Write down the lines exactly as they appear, from the one that contains "naturally occurring part" through the final line of the records, so that both ends are kept and no pictures come along.

Items from a data source:
____

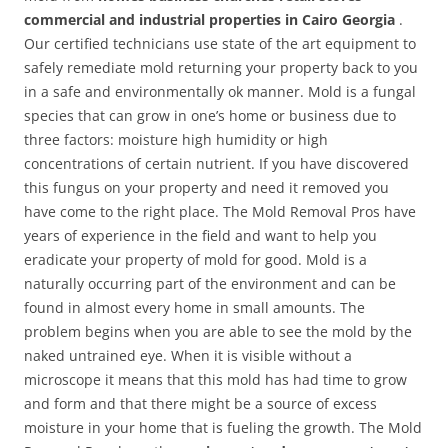
commercial and industrial properties in Cairo Georgia
.
Our certified technicians use state of the art equipment to
safely remediate mold returning your property back to you
in a safe and environmentally ok manner. Mold is a fungal
species that can grow in one’s home or business due to
three factors: moisture high humidity or high
concentrations of certain nutrient. If you have discovered
this fungus on your property and need it removed you
have come to the right place. The Mold Removal Pros have
years of experience in the field and want to help you
eradicate your property of mold for good. Mold is a
naturally occurring part of the environment and can be
found in almost every home in small amounts. The
problem begins when you are able to see the mold by the
naked untrained eye. When it is visible without a
microscope it means that this mold has had time to grow
and form and that there might be a source of excess
moisture in your home that is fueling the growth. The Mold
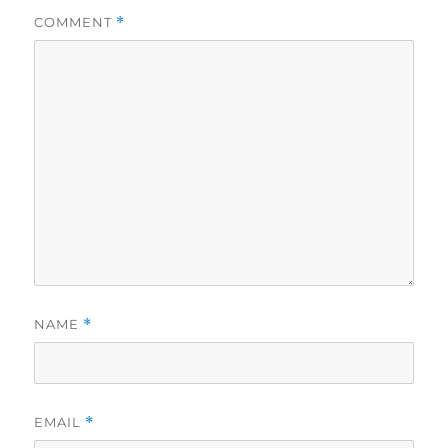
COMMENT
*
NAME
*
EMAIL
*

____

§ Completed exercise
naturally occurring part of the environment and can be
found in almost every home in small amounts. The
problem begins when you are able to see the mold by the
naked untrained eye. When it is visible without a
microscope it means that this mold has had time to grow
and form and that there might be a source of excess
moisture in your home that is fueling the growth. The Mold
COMMENT
*
NAME
*
EMAIL
*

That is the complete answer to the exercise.